I do not want to use any charms of body, word, or mind to trick or seduce
others.

I am less and less competitive in relationships and find an uplifting joy in
cooperation and community. I especially shun situations in which my
winning means that others have to lose.

I am choosing not to push others aside so that I can get ahead. I choose
neither to exalt myself nor to abase myself. Instead, I take my turn without
complaint at being first, last, or midway in the long series of line-ups that life
has in store for all of us.

I do not knowingly hurt others. If they hurt me, I do not have to retaliate,
only open a dialogue and ask for amends. No matter what, I do not choose to
hate anyone or hold grudges.

I act kindly toward others not to impress or obligate them but because I
really am kind—or working on it. If others fail to thank me or to return my
kindness, that does not have to stop me from being loving nonetheless.

I never give up on others. I believe that everyone has an innate goodness
and that being loved can release it.

I have a sense of humor but not at the expense of others. I am less and less
apt to engage in ridicule, teasing, or sarcasm, or to use “comebacks” when
others are sarcastic toward me.

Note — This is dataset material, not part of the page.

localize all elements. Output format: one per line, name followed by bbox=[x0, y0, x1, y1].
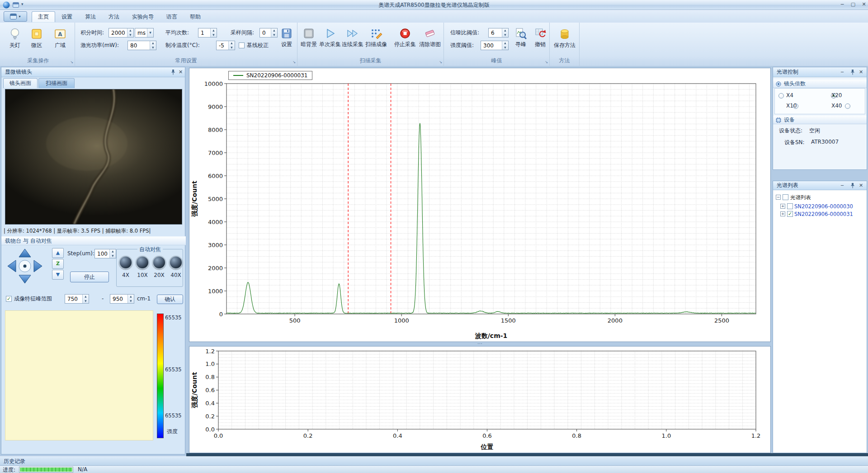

I seek simply to feel the pain in both of us and
look for ways to bring more mutual respect into our communication.

I notice how in some groups there are people who are humiliated or
excluded. Rather than be comforted that I am still an insider, I want to sense
the pain in being an outsider. Then I can reach out, speak up, and include
everyone in my circle of love and respect.

More and more, I look at other people and their choices without censure. I
still notice the shortcomings of others and of myself, but now I am beginning
to see them as facts to deal with rather than flaws to be ashamed of. I do not
laugh at people’s mistakes, distresses, or misfortunes. I feel compassion
arising instead.

I avoid Criticizing, Interfering, or giving Advice that is not specifically
asked for. I take care of myself by staying away from those who use this CIA
approach toward me.

I am becoming more able to say “Ouch!” to pain and abuse in jobs,
relationships, and interactions with others. I want to take action to change
what can be changed and to move on when things remain abusive. I do this
without self-pity or the need to make others wrong. When I stand up for my
rights, I do not have to gloat if I am vindicated nor do I have to seek revenge
if I am not vindicated.

I am making sincere attempts to abide by standards of rigorous honesty and
truthfulness in all my dealings no matter how others act toward me. My
question is not “What can I get away with?” but “What is the right thing to
do?” If I fall down in this, I can admit it, make amends, and resolve to act
differently next time. Now I more easily and willingly apologize when
necessary.

I am learning not to be swayed by opportunities for gain, by sweet talk or
rhetoric, or by any other seductions to transgress my boundaries or to act
immorally.

I cherish the joy of a good conscience more than what I may gain or what I
can get away with.

I am focusing on becoming consistent: At home or in relationship I want to
be the same person I am at work. I choose to show the same respect and
sincerity toward strangers as I show toward those close to me.

In intimate relationships, I put effort into honoring equality, keeping
agreements, working through problems, and acting in loving ways. My goal is
not to use my relationship to gratify my ego but to dispossess myself of ego to
gratify the relationship.

More and more, my sexuality expresses love, passion, and joyful
playfulness. I am letting go of the guilt and phobias of childhood in favor of a
responsible adult style of relating and enjoying.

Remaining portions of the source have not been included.